Isto acontece diariamente, desde as primeiras horas do dia até o adormecer. Algumas vezes sequer adormecemos, porque há mais casos a serem julgados, vários criminosos a serem crucificados.
Nossa cabeça é um verdadeiro tribunal. Processamos, julgamos e condenamos várias pessoas, diariamente.
E sempre vencemos.
O outro é sempre culpado e condenado,às vezes, até à pena de morte. Não sem antes ser torturado.
Manipulamos as provas.
No mínimo, invertemos o ônus da prova ou senão adulteramos. As provas sempre militam a nosso favor, nunca a favor do outro, por mais que sua razão seja incontestável.
Enquanto presidimos o julgamento a adrenalina sobre e a pressão arterial se altera. A tal ponto que nos cegamos, sem saber onde estamos, se numa sala, na cama, no automóvel ou no trabalho.
Sempre temos razão. Nossa memória é seletiva. Esquecemos o que dissemos e o que fizemos de errado, ou, de forma precipitada. Atribuímos tudo o que fizemos de ruim ao réu, sem direito a defensor.
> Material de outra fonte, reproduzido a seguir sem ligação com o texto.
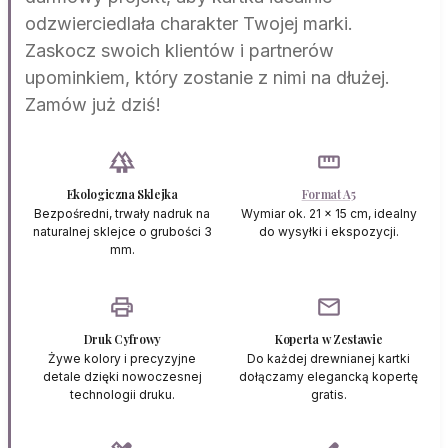
odzwierciedlała charakter Twojej marki.
Zaskocz swoich klientów i partnerów
upominkiem, który zostanie z nimi na dłużej.
Zamów już dziś!
forest
straighten
Ekologiczna Sklejka
Format A5
Bezpośredni, trwały nadruk na
Wymiar ok. 21 x 15 cm, idealny
naturalnej sklejce o grubości 3
do wysyłki i ekspozycji.
mm.
print
mail
Druk Cyfrowy
Koperta w Zestawie
Żywe kolory i precyzyjne
Do każdej drewnianej kartki
detale dzięki nowoczesnej
dołączamy elegancką kopertę
technologii druku.
gratis.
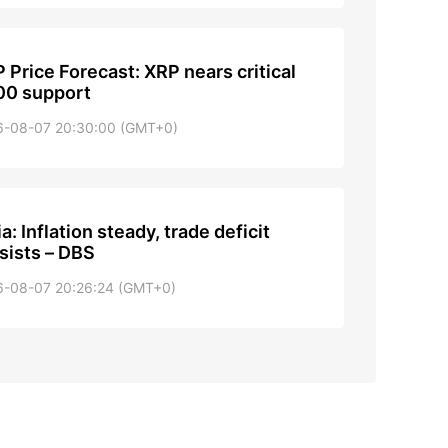
 Price Forecast: XRP nears critical
00 support
6-08-07 20:30:00 (GMT+0)
ia: Inflation steady, trade deficit
sists – DBS
6-08-07 20:26:24 (GMT+0)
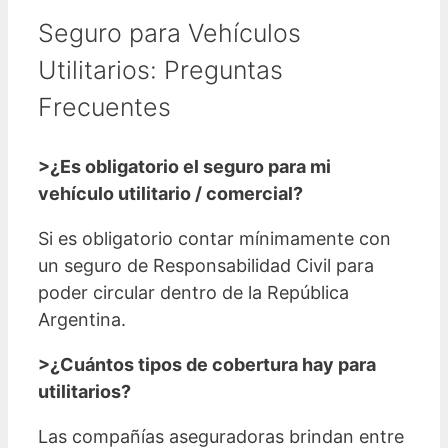
Seguro para Vehículos
Utilitarios: Preguntas
Frecuentes
>¿Es obligatorio el seguro para mi
vehículo utilitario / comercial?
Si es obligatorio contar mínimamente con
un seguro de Responsabilidad Civil para
poder circular dentro de la República
Argentina.
>¿Cuántos tipos de cobertura hay para
utilitarios?
Las compañías aseguradoras brindan entre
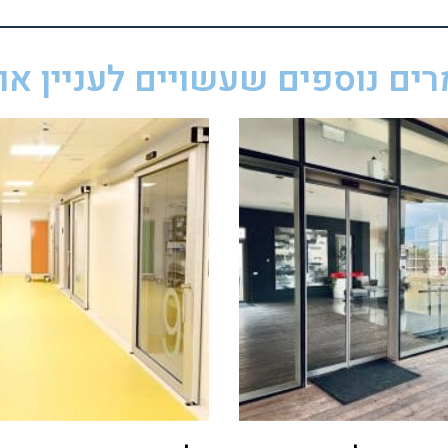
ים נוספים שעשויים לעניין אות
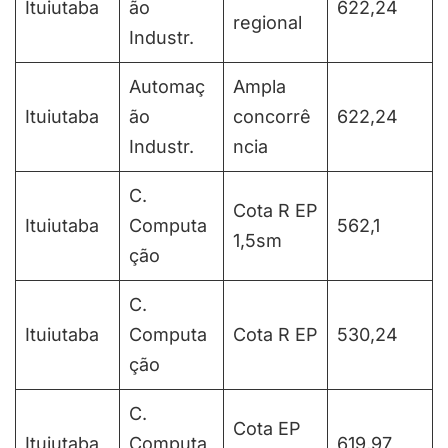
Ituiutaba
ão
622,24
regional
Industr.
Automaç
Ampla
Ituiutaba
ão
concorrê
622,24
Industr.
ncia
C.
Cota R EP
Ituiutaba
Computa
562,1
1,5sm
ção
C.
Ituiutaba
Computa
Cota R EP
530,24
ção
C.
Cota EP
Ituiutaba
Computa
619,97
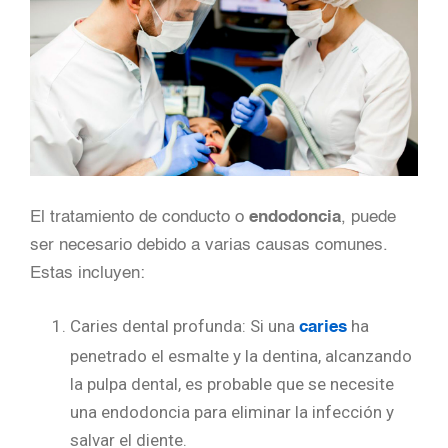
El tratamiento de conducto o
endodoncia
, puede
ser necesario debido a varias causas comunes.
Estas incluyen:
Caries dental profunda: Si una
ha
caries
penetrado el esmalte y la dentina, alcanzando
la pulpa dental, es probable que se necesite
una endodoncia para eliminar la infección y
salvar el diente.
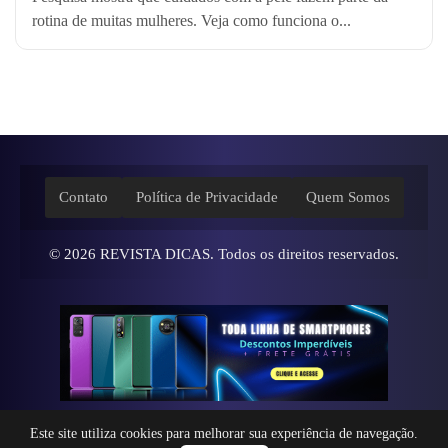
rotina de muitas mulheres. Veja como funciona o...
Contato
Política de Privacidade
Quem Somos
© 2026
REVISTA DICAS
. Todos os direitos reservados.
Este site utiliza cookies para melhorar sua experiência de navegação.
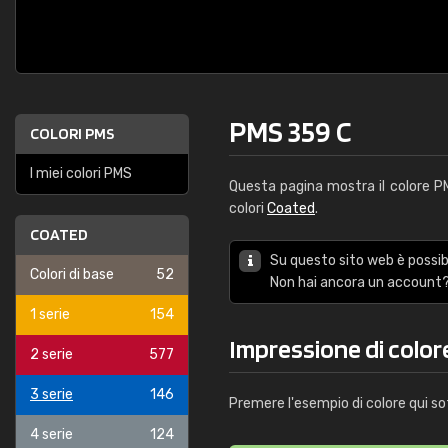
PMS 359 C
COLORI PMS
I miei colori PMS
Questa pagina mostra il colore 
colori
Coated
.
COATED
Su questo sito web è possibi
Colori di base
52
Non hai ancora un account?
1 serie
154
Impressione di color
2 serie
577
3 serie
146
Premere l'esempio di colore qui so
4 serie
124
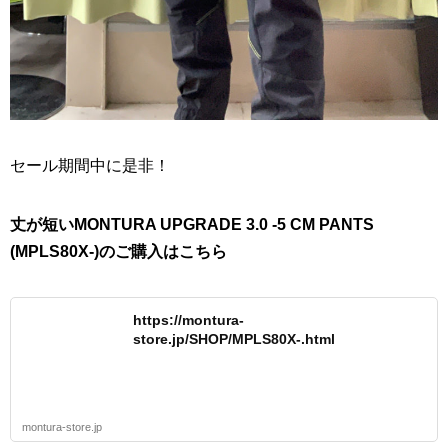
セール期間中に是非！
丈が短いMONTURA UPGRADE 3.0 -5 CM PANTS
(MPLS80X-)のご購入はこちら
https://montura-
store.jp/SHOP/MPLS80X-.html
montura-store.jp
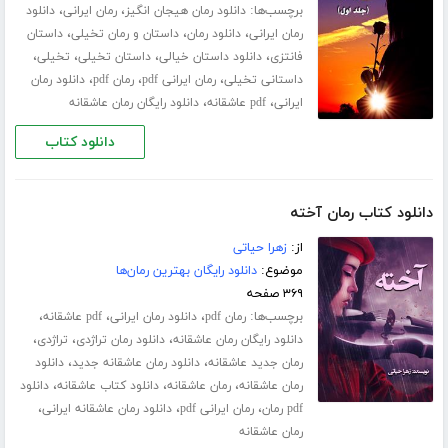
برچسب‌ها:
،
،
دانلود رمان هیجان انگیز
رمان ایرانی
دانلود
،
،
،
رمان ایرانی
دانلود رمان
داستان و رمان تخیلی
داستان
،
،
،
،
فانتزی
دانلود داستان خیالی
داستان تخیلی
تخیلی
،
،
،
داستانی تخیلی
رمان ایرانی pdf
رمان pdf
دانلود رمان
،
،
ایرانی
pdf عاشقانه
دانلود رایگان رمان عاشقانه
دانلود کتاب
دانلود کتاب رمان آخته
از:
زهرا حیاتی
موضوع:
دانلود رایگان بهترین رمان‌ها
۳۶۹ صفحه
برچسب‌ها:
،
،
،
رمان pdf
دانلود رمان ایرانی
pdf عاشقانه
،
،
،
دانلود رایگان رمان عاشقانه
دانلود رمان تراژدی
تراژدی
،
،
رمان جدید عاشقانه
دانلود رمان عاشقانه جدید
دانلود
،
،
،
رمان عاشقانه
رمان عاشقانه
دانلود کتاب عاشقانه
دانلود
،
،
،
pdf رمان
رمان ایرانی pdf
دانلود رمان عاشقانه ایرانی
رمان عاشقانه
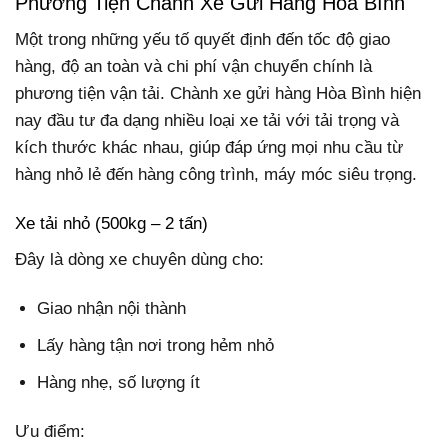
Phương Tiện Chành Xe Gửi Hàng Hòa Bình
Một trong những yếu tố quyết định đến tốc độ giao
hàng, độ an toàn và chi phí vận chuyển chính là
phương tiện vận tải. Chành xe gửi hàng Hòa Bình hiện
nay đầu tư đa dạng nhiều loại xe tải với tải trọng và
kích thước khác nhau, giúp đáp ứng mọi nhu cầu từ
hàng nhỏ lẻ đến hàng công trình, máy móc siêu trọng.
Xe tải nhỏ (500kg – 2 tấn)
Đây là dòng xe chuyên dùng cho:
Giao nhận nội thành
Lấy hàng tận nơi trong hẻm nhỏ
Hàng nhẹ, số lượng ít
Ưu điểm:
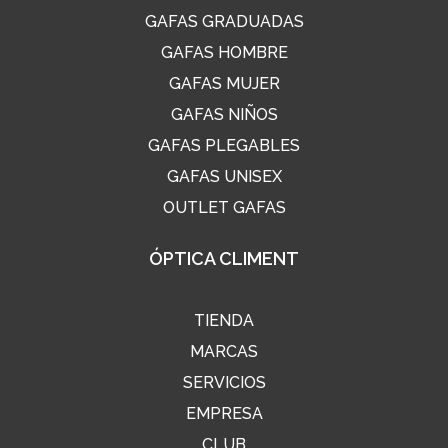
GAFAS GRADUADAS
GAFAS HOMBRE
GAFAS MUJER
GAFAS NIÑOS
GAFAS PLEGABLES
GAFAS UNISEX
OUTLET GAFAS
ÓPTICA CLIMENT
TIENDA
MARCAS
SERVICIOS
EMPRESA
CLUB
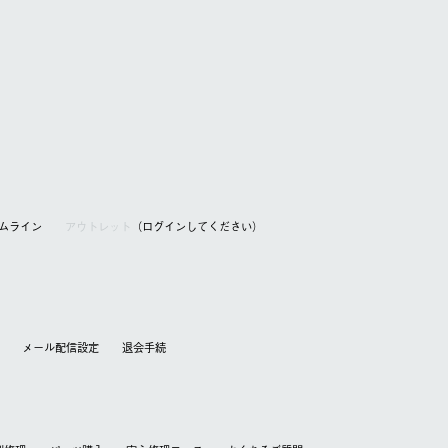
アムライン
アウトレット
（ログインしてください）
メール配信設定
退会⼿続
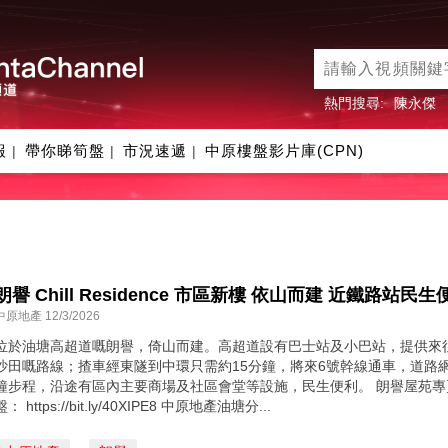
熱門搜尋:
陳永傑
報
帶你睇筍盤
市況速遞
中原樓盤影片庫(CPN)
|
|
|
朗譽 Chill Residence 市區新樓 依山而建 近鐵路站民生
中原地產 12/3/2026
位於油塘高超道嘅朗譽，倚山而建。高超道設有巴士站及小巴站，提供來
沙田嘅路線；揸車經東隧到中環只需約15分鐘，將來6號幹線通車，道路
鐘步程，沿途有區內主要商場及社區會堂等設施，民生便利。 朗譽屋苑專頁： https
盤： https://bit.ly/40XIPE8 中原地產油塘分...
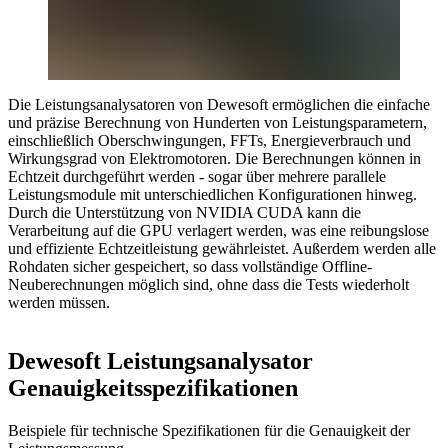
Die Leistungsanalysatoren von Dewesoft ermöglichen die einfache
und präzise Berechnung von Hunderten von Leistungsparametern,
einschließlich Oberschwingungen, FFTs, Energieverbrauch und
Wirkungsgrad von Elektromotoren. Die Berechnungen können in
Echtzeit durchgeführt werden - sogar über mehrere parallele
Leistungsmodule mit unterschiedlichen Konfigurationen hinweg.
Durch die Unterstützung von NVIDIA CUDA kann die
Verarbeitung auf die GPU verlagert werden, was eine reibungslose
und effiziente Echtzeitleistung gewährleistet. Außerdem werden alle
Rohdaten sicher gespeichert, so dass vollständige Offline-
Neuberechnungen möglich sind, ohne dass die Tests wiederholt
werden müssen.
Dewesoft Leistungsanalysator
Genauigkeitsspezifikationen
Beispiele für technische Spezifikationen für die Genauigkeit der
Vasculhamos até os mais abscônditos escaninhos de nossa mente e as profundezas mais abissais de nossas memórias, para robustecer nosso escopo probatório e condenar o próximo que queda algemado, de pé, de cabeça baixa .
Na medida que liberamos a noradrenalina, traídos pelas nossos pífios argumentos e provas, nossos batimentos cardíacos aumentam e nossa alma sai do corpo.
Somos um vitorioso zumbi.
O martelo foi batido e continuamos presos em nós mesmos. Os réus permanecem na cela de nossa mente. Todos condenados insistem em permanecer. Não conseguimos nos libertar.
Alguma coisa saiu errado no processo de nosso tribunal.
Vem a correição. Está tudo certo. Não há falhas.
Negamos o direito do outro ao contraditório, alegações finais e recursos. Mas está tudo conforme, nas nossas regras.
Tentamos tirar a beca de nossa soberba e a venta de nossos olhos já cegos, mas se confundem com nossos tecidos. Somos nós mesmos. Não há o que despir.
E assim, presos em nossa miséria espiritual, com o manto da falsa humildade, pousamos de justos e honestos, no teatro da vida.
Enfim, fomos condenados à infelicidade e à depressão pelos réus que julgamos. Ainda cabe o habeas corpus do rivotril. Data vênia.